Would you give the entries again word for word, with no pictures in the copy?

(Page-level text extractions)
Content starts
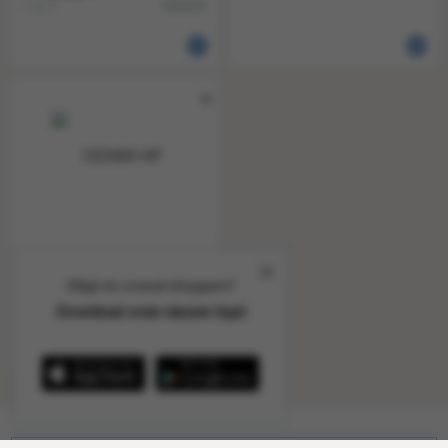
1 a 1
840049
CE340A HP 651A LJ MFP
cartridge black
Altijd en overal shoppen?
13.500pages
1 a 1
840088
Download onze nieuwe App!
Content ends
Written response -
1 a 1
840049
CE340A HP 651A LJ MFP
cartridge black
Altijd en overal shoppen?
13.500pages
1 a 1
840088
Download onze nieuwe App!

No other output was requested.